Only the coldest of hearts could not see the tragedy in these statistics. People in the elevator industry, construction industry and riding public need to be aware that an elevator is not a toy but a means of conveyance. It is a very powerful apparatus that can move thousands of pounds at the touch of a button and is usually the largest moving object in any building. When combined with the fact that heights are part of the equation for elevators, if not careful, you can have increased risk.
During construction and installation, old-fashioned elevator techniques maybe part of the problem. Many of the falls from height could be avoided if modular elevators were utilized in the construction phase. Modular elevators are put in place with the elevator doors closed until the elevator is fully operational. Every time a construction worker or elevator installer falls accidentally into an elevator hoistway during the construction process due to an open door, it is a senseless death. More modern and safer means are now available. Likewise, with modular elevators, there is no scaffolding around or inside a hoistway during construction to fall off of because the shaft is pre-fabricated so you never need scaffolding, as there is nothing to build; only a pit to pour.
As far as the riding public and building owners are concerned, remember and reinforce simple steps to insure safe riding:
→ Be aware of your surroundings. Notice anything that could cause a trip and fall.
→ Being courteous is safety. Allow passengers to exit before entering. Stand clear of the doors.
→ If the elevator is full, simply wait for the next car. It is not a competition to pack people in like sardines. Every elevator has a capacity limit.
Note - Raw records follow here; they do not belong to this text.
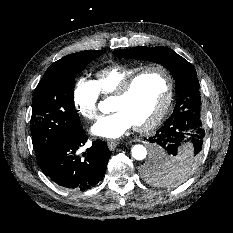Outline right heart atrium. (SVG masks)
Returning <instances> with one entry per match:
<instances>
[{
  "instance_id": "right-heart-atrium-1",
  "label": "right heart atrium",
  "mask_w": 233,
  "mask_h": 233,
  "mask_svg": "<svg viewBox=\"0 0 233 233\" xmlns=\"http://www.w3.org/2000/svg\"><path fill=\"white\" fill-rule=\"evenodd\" d=\"M100 92L93 80L79 78L72 91V103L77 113L87 120L98 117Z\"/></svg>"
}]
</instances>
→ No horseplay. Jumping up and down or playing with the buttons can only mean trouble.
→ Don’t try to beat the door. If they are closing, please wait. Use the door open button instead.
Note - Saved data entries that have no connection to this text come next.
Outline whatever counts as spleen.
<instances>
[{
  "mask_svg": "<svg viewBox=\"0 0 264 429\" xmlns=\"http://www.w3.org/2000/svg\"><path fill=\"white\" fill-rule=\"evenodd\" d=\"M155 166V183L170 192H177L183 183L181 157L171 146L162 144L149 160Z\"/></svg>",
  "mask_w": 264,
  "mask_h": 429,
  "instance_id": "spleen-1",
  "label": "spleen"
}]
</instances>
→ In emergencies, take the stairs.
→ Watch your step; sometimes elevator cars are not perfectly level with the floor.
→ Hold and control any children in the elevator car.
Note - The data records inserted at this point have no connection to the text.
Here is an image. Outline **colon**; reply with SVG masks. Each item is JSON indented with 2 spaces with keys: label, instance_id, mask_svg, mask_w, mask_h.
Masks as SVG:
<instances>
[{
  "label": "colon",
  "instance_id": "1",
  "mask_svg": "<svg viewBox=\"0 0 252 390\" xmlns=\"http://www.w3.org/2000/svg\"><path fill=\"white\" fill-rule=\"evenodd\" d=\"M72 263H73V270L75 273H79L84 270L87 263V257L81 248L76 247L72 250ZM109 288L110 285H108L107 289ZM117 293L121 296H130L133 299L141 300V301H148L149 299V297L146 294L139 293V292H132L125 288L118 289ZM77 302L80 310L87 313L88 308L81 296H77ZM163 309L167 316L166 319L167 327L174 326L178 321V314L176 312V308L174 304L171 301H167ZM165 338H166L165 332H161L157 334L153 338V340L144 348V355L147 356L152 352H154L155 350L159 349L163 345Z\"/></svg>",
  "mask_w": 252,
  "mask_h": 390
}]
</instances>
→ Hold pets or keep them close. Nothing is more heartbreaking than to have the elevator doors close with you on one side and your pet on the other, especially if leashed. You gotta see this video!
→ Use the handrails. Rides are not always perfectly smooth.
→ Do not push your way out! You could knock people down. Be polite.
→ Never climb out of an elevator that has stopped between floors. EVER! Although rare, this is the most common way passengers suffer significant injury.
→ Use the alarm button, phone or intercom if stuck.
→ Wait to be told what to do by a technician.
→ Don’t try to exit through the ceiling; those are locked from the outside.
With some common sense, courtesy and upgraded technology in the building process, we should see these disturbing trends reversed.